◆ Source material
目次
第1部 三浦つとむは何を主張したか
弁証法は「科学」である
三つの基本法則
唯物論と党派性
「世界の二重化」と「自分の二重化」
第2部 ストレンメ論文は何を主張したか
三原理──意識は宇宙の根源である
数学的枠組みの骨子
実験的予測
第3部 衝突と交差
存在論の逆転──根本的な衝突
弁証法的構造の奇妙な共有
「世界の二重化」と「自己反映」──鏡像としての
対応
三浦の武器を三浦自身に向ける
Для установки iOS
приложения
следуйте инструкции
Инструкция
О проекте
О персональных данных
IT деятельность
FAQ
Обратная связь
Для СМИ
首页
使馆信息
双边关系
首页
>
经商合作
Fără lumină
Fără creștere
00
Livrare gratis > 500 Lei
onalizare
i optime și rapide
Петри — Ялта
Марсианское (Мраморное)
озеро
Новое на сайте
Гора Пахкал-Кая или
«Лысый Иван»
--
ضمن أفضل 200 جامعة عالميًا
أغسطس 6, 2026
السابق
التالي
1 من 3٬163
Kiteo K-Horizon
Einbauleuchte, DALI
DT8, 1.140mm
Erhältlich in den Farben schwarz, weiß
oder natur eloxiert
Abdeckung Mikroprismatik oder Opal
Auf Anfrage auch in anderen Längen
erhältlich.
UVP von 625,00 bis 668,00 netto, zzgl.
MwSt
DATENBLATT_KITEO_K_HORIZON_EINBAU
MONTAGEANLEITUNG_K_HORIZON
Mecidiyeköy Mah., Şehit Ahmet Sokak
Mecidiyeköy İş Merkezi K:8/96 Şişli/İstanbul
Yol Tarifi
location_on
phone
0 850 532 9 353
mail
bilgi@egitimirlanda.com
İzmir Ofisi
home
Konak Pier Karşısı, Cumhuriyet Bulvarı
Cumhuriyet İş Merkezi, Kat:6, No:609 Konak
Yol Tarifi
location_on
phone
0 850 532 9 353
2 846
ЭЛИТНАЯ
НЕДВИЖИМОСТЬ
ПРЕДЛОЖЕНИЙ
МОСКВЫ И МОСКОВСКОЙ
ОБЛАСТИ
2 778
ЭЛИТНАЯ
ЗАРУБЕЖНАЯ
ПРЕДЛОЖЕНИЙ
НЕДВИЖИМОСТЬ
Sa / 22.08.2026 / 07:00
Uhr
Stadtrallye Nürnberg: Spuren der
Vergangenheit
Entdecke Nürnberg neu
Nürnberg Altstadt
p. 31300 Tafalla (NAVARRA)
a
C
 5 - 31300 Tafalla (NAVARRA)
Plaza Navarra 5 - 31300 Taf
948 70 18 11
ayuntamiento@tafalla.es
* * *
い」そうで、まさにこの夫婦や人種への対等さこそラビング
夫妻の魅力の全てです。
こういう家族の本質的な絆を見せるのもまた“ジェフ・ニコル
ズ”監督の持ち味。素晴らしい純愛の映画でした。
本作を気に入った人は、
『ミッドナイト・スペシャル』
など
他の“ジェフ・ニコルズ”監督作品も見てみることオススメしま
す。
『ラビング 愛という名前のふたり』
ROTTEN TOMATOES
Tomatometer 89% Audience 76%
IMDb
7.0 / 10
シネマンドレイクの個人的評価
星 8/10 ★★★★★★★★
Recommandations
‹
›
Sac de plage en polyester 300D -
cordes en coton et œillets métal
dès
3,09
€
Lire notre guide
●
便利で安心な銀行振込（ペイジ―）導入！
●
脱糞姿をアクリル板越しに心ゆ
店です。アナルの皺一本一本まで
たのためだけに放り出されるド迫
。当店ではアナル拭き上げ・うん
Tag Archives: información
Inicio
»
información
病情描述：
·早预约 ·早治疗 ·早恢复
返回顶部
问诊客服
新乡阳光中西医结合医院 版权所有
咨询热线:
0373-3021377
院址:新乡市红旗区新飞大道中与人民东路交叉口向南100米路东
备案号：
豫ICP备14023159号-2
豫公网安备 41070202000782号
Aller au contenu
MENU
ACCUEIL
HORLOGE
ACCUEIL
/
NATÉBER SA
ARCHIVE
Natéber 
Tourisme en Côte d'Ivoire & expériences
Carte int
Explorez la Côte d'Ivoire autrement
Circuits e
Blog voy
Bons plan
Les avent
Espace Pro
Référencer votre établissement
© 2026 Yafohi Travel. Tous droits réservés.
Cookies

◆ What is expected
The answer must consist of each line from the entries that contains the string "información".

◆ Solution
Tag Archives: información
información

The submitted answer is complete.